Given that, the real fix belongs in the producer — nimrod2imas should write the SHAPE dataset with the trailing dimension (or simply use IMAS-Core put/put_slice). On the IMAS-Core side the question is purely how to behave on non-conformant input:

• Fix-HDF5-buffered-reads-and-writes-for-shape-datasets #52 rejects it with a clear, contract-preserving error — appropriate as the default.
• Fix OOB read / segfault when reading SHAPE-scalar HDF5 datasets #63 reads it leniently. Worth noting that for a 1D field the omitted dimension is always length 1 (redundant), so the lengths are still fully recoverable and Fix OOB read / segfault when reading SHAPE-scalar HDF5 datasets #63 returns the correct values; but that does not generalise to ≥2D fields, and silently accepting non-conformant files arguably weakens the contract.

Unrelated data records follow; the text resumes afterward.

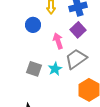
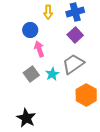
pink arrow: (58, 41) -> (39, 49), moved
gray square: (34, 69) -> (31, 74), turned 35

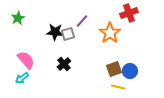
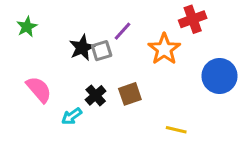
black star: (55, 32) -> (82, 48), turned -30
brown square: (114, 69) -> (130, 94), moved
blue circle: (130, 71) -> (219, 76), moved, size x1.5
cyan arrow: (22, 78) -> (72, 116), moved

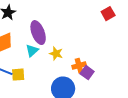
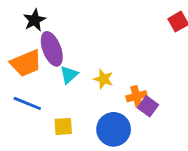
purple ellipse: (38, 33) -> (52, 49), moved
yellow square: (18, 75) -> (63, 126), moved

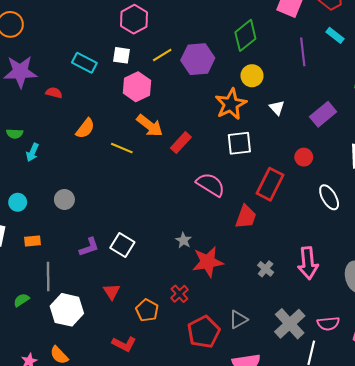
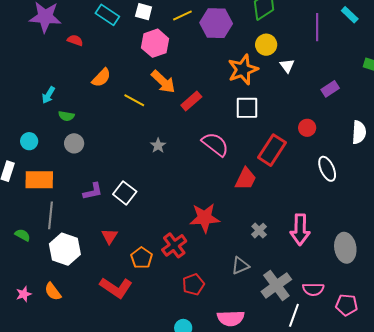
white triangle: (277, 108) -> (287, 66), moved
purple rectangle: (323, 114) -> (330, 89), size x0.7
green semicircle: (15, 134) -> (66, 116), moved
gray star: (184, 240) -> (158, 146), moved
orange rectangle: (32, 241) -> (39, 180), size x1.8
red cross: (179, 294) -> (174, 245), size x1.4
green semicircle: (21, 300) -> (23, 235), turned 56
gray triangle: (238, 319) -> (240, 266), moved
red pentagon: (204, 332) -> (193, 284), size x0.7
red L-shape: (124, 344) -> (116, 288), size x1.4

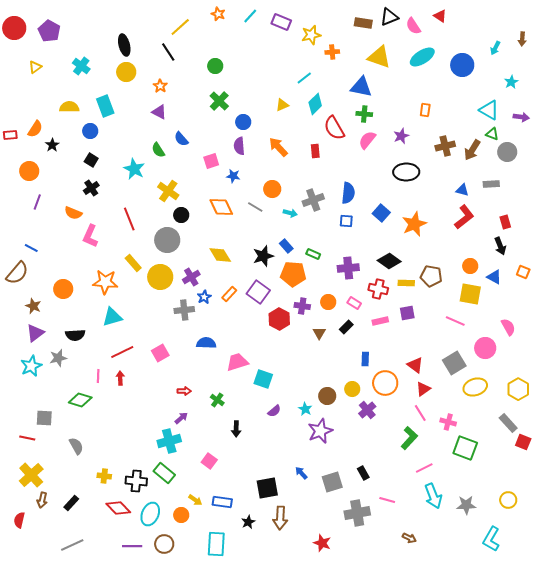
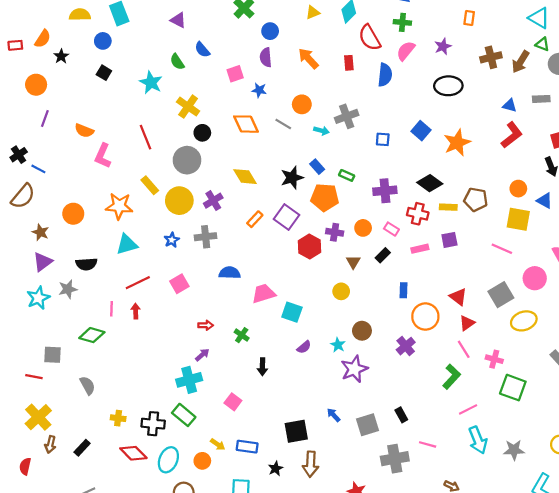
black cross: (91, 188) -> (19, 155), moved
blue semicircle: (348, 193) -> (385, 75), moved
blue star: (204, 297) -> (172, 240), moved
yellow circle: (352, 389) -> (341, 291), moved

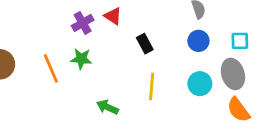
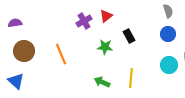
red triangle: (113, 16) -> (106, 16), turned 48
green star: (81, 59) -> (105, 47), moved
yellow line: (152, 86) -> (131, 78), moved

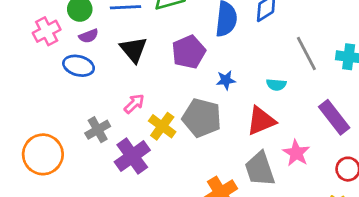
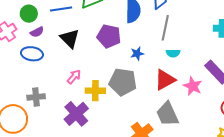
purple pentagon: (189, 52) -> (109, 36), turned -30
gray line: (306, 53) -> (165, 28), moved, turned 45
yellow cross: (162, 126) -> (95, 91), turned -30
gray cross: (98, 130) -> (36, 97), moved, turned 30
pink star: (296, 153) -> (193, 86), moved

Either way, the one thing both PRs agree on and that we clearly want is: no segfault / no out-of-bounds read on malformed input — it should be a clear error (or a safe read), never UB. I'm happy to converge #63 onto that: keep the bounds-safe guard but raise the same kind of explicit "non-conformant SHAPE dataset" diagnostic as #52 instead of silently reading, so the two PRs aren't at odds. Apologies for the confusion in my previous comment.

[SimonPinches]

Closing in favour of #52. As established above, the file in #51 is non-conformant — its geometry_SHAPE dataset is missing the trailing shapes dimension that IMAS-Core's own writer produces (verified: a pure-IMAS-Core 1D GGD geometry yields a rank-5 geometry_SHAPE, the nimrod file has rank 4). #52's aos + 1 rank check correctly diagnoses this against the contract, so it is the right place to handle it.

The root-cause fix belongs in the producer (nimrod2imas/dump2imas.py), which should write the SHAPE dataset with the trailing dimension or use IMAS-Core put/put_slice rather than writing via raw h5py.

Thanks @prasad-sawantdesai for the clarification.